P22-5A Poole Corporation has collected the following information after its first year of sales.
Net sales were $1,600,000 on 100,000 units; selling expenses $240,000 (40% variable and 60%
fixed); direct materials $511,000; direct labor $285,000; administrative expenses $280,000 (20%
variable and 80% fixed); manufacturing overhead $360,000 (70% variable and 30% fixed).
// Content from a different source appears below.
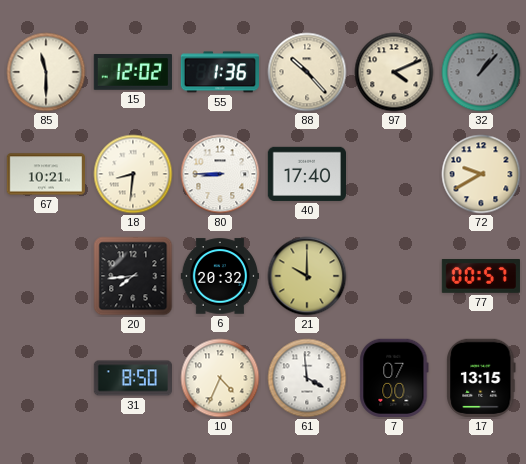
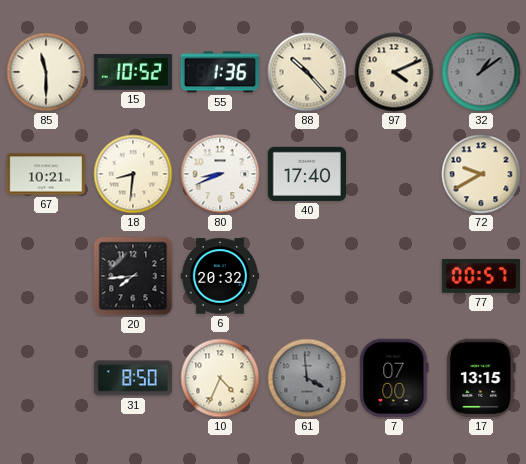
15: 12:02 -> 10:52
32: 1:07 -> 1:09
80: 8:45 -> 8:41
21: 10:00 -> none
61 dial: white -> grey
Top
management has asked you to do a CVP analysis so that it can make plans for the coming year.
It has projected that unit sales will increase by 10% next year.

Instructions

(a) Compute (1) the contribution margin for the current year and the projected year, and (2) the
fixed costs for the current year. (Assume that fixed costs will remain the same in the projected
year.)

(b) Compute the break-even point in units and sales dollars for the current year.

(c) The company has a target net income of $310,000.What is the required sales in dollars for the
company to meet its target?

(d) If the company meets its target net income number, by what percentage could its sales fall
before it is operating at a loss? That is, what is its margin of safety ratio?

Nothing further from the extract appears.